Torch.autograd.Function

torch.autograd.Function lets you define a custom op with explicit forward() and backward() passes. Common built-ins like MaxPool are implemented this way. It’s especially useful for wrapping a CUDA kernel — calling FurthestSampling.apply exposes it as a regular callable you can drop into your model.
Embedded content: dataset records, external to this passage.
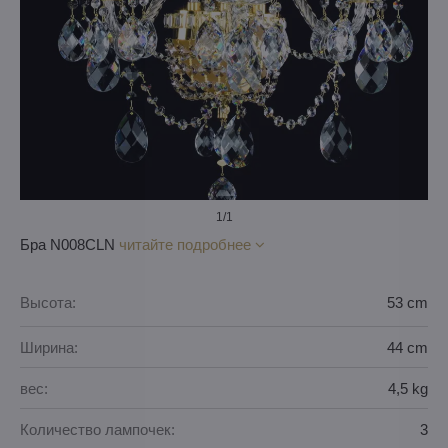
1
/1
Бра N008CLN
читайте подробнее
Высота:
53 cm
Ширина:
44 cm
вес:
4,5 kg
Количество лампочек:
3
class FurthestSampling(Function):
    @staticmethod
    def forward(ctx, xyz: torch.Tensor, m: int) -> torch.Tensor:
        """
        input: xyz: (B, N, 3)
               m: number of points to sample
        output: idx: (B, m) int32
        NOTE: kernel supports float32 and float16.
              For fp16, coordinates must be < ~181 units apart (max sq dist ~65504).
        """
        assert xyz.is_contiguous()
        b, n, _ = xyz.size()
        idx = torch.zeros(b, m, dtype=torch.int32, device=xyz.device)
        temp = torch.full((b, n), float('inf'), dtype=xyz.dtype, device=xyz.device)
        pointops_cuda.furthestsampling_cuda(b, n, m, xyz, temp, idx)
        return idx

    @staticmethod
    def backward(ctx, grad_idx):
        return None, None

furthestsampling = FurthestSampling.apply

backward() returns None for both inputs because furthest-point sampling only selects indices — it is non-differentiable, so no gradients flow back through it:

\[\frac{\partial\, \text{idx}}{\partial\, \text{xyz}} = 0 \quad \text{(undefined / not provided)}\]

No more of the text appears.